The shift is simultaneous on both sides of the Atlantic. On December 11, 2025, CISA released its updated Cross-Sector Cybersecurity Performance Goals 2.0 (CPG 2.0), consolidating IT and OT guidance into unified, outcome-driven controls and adding a new "Govern" function that places cybersecurity accountability at the C-suite level. In parallel, the EU's NIS2 Directive - which required member-state transposition by October 17, 2024 - introduces administrative fines of up to €10 million or 2% of global annual turnover, whichever is higher, and imposes personal liability on management bodies for compliance failures. The UK followed in November 2025 with the Cyber Security and Resilience Bill (CSRB), which, according to Infosecurity Magazine, classifies nearly all OT systems as national resilience assets and grants regulators authority to recoup oversight costs directly from operators.

Background

OT systems have traditionally operated outside the scope of IT security regulations, prioritizing uptime and operational stability over cybersecurity. That separation has eroded as IT and OT converge. NIS2 covers 18 critical sectors, and its Article 21 requirements for risk analysis, incident reporting, and supply chain security apply explicitly to industrial control systems (ICS), SCADA networks, and OT environments. Enforcement posture is already uneven: as of mid-2025, 16 EU and EEA countries had adopted NIS2 into national law, while others remained in draft or consultation phases with enforcement expected to extend into 2026. Some member states, including Italy, have exceeded the directive's minimum requirements, expanding sectoral scope and management liability.

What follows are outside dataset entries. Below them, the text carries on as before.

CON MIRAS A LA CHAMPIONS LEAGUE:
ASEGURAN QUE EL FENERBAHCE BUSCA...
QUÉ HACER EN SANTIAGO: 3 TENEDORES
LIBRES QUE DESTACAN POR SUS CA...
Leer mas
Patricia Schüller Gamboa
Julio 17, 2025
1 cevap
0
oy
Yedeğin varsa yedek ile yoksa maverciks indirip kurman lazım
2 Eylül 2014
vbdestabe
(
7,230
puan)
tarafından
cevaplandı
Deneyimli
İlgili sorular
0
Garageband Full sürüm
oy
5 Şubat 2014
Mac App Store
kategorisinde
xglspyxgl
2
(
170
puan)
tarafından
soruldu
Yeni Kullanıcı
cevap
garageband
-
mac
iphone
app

In the United States, CISA's CPG 2.0 remains voluntary but carries regulatory weight through alignment with mandatory sector-specific regimes. CPG 2.0 includes four new goals targeting emerging risks, among them third-party providers with deep system access and zero-trust principles to mitigate lateral movement. The update also integrates OT-only goals from its predecessor into universal goals covering both IT and OT, reducing framework fragmentation for small and medium-sized operators.

Details

Persistent gaps between paper compliance and operational readiness remain the central challenge. The 2025 SANS State of ICS/OT Security Survey, drawing on responses from over 330 industrial cybersecurity professionals, found that only 12.6% of organizations reported full visibility across the ICS Cyber Kill Chain - from initial IT compromise through to potential impacts on PLCs, SCADA systems, and physical processes. While nearly 50% of incidents were detected within 24 hours and around 60% were contained within 48 hours of detection, remediation remained significantly slower: 22% of incidents required two to seven days to recover, and 19% took over a month.

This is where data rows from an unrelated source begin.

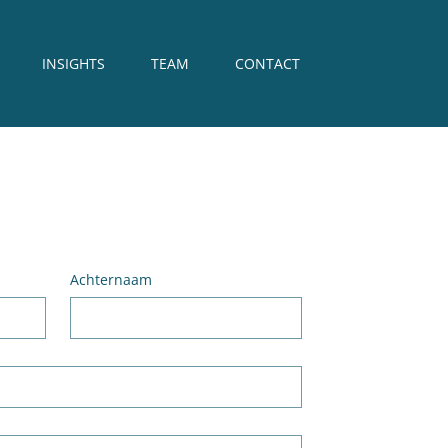
INSIGHTS
TEAM
CONTACT
Achternaam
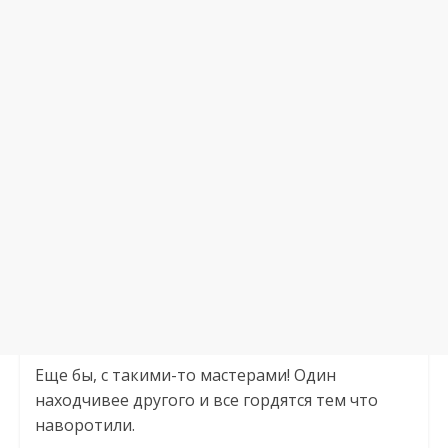
Еще бы, с такими-то мастерами! Один
находчивее другого и все гордятся тем что
наворотили.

Regulated sites demonstrate measurable advantages. According to the same SANS survey, organizations subject to mandatory compliance regimes - including NERC CIP and TSA Security Directives - experienced approximately 50% fewer financial losses and safety impacts when incidents occurred, compared to peers operating without such mandates. The survey attributed this gap to regulation-driven deployment of foundational capabilities: asset visibility, logging, and change detection.

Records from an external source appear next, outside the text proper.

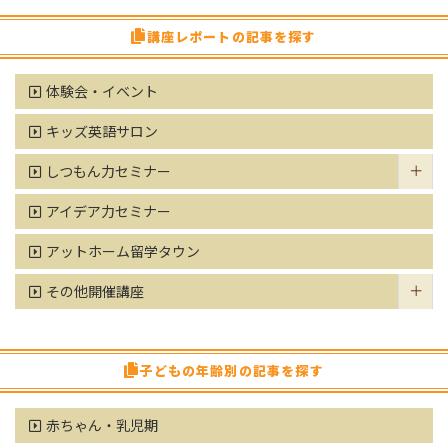
講座レポートの記事を探す
体験会・イベント
キッズ英語サロン
しつもん力セミナー
アイデア力セミナー
アットホーム留学タウン
その他開催講座
子どもの年齢別の記事を探す
赤ちゃん・乳児期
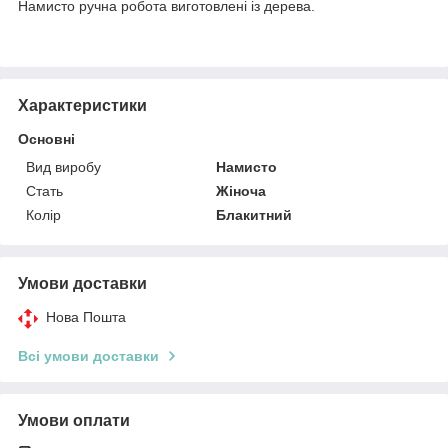
Намисто ручна робота виготовлені із дерева.
Характеристики
Основні
Вид виробу
Намисто
Стать
Жіноча
Колір
Блакитний
Умови доставки
Нова Пошта
Всі умови доставки
Умови оплати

Supply chain governance has emerged as a specific enforcement focus under NIS2. According to NIS2's Article 21, supply chain risk management is an explicit obligation, covering OT vendors and system integrators. For operators deploying legacy programmable logic controllers (PLCs) and hybrid cloud workloads across distributed edge environments, SANS Institute instructor Dean Parsons has noted that implementing controls designed for IT systems "may introduce new risks or prove ineffective in OT environments," underscoring the need for ICS-specific security measures such as network visibility and secure remote access.

The EU Commission proposed targeted amendments to NIS2 on January 20, 2026, aimed at increasing legal clarity and easing compliance for approximately 28,700 companies, including 6,200 micro and small-sized enterprises. CISA's CPG 2.0, meanwhile, acknowledges implementation-cost constraints explicitly, noting that its Impact and Ease of Implementation ratings "do not necessarily extend to OT systems or other non-IT environments."

Outlook

The regulatory trajectory points toward continuous assurance requirements rather than periodic audit snapshots. CISA is expected to release a new CSET assessment module for CPG 2.0 in Q1 2026, providing updated checklists and repeatable analytic tools aligned to the revised goal set. In Europe, national enforcement intensity will continue to diverge as jurisdictions move beyond NIS2 minimums. The UK CSRB's progress through Parliament will be closely watched by asset owners seeking clarity on mandatory incident reporting thresholds, stricter penalties, and the expanded classification of OT systems as national resilience assets - setting a potential precedent for similar regulatory escalation in other jurisdictions.